## [WHAT TO PRODUCE]
Take the line that contains "8 (800) 101-57-21" and every line after it in the material below, and quote them exactly.

## [EXERCISE INPUT]

* * * *

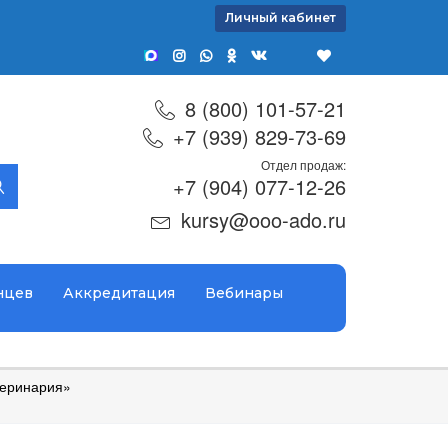
Личный кабинет
8 (800) 101-57-21
+7 (939) 829-73-69
Отдел продаж:
+7 (904) 077-12-26
kursy@ooo-ado.ru
нцев
Аккредитация
Вебинары
теринария»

* * * *

## [EXERCISE SOLUTION]
8 (800) 101-57-21
+7 (939) 829-73-69
Отдел продаж:
+7 (904) 077-12-26
kursy@ooo-ado.ru
нцев
Аккредитация
Вебинары
теринария»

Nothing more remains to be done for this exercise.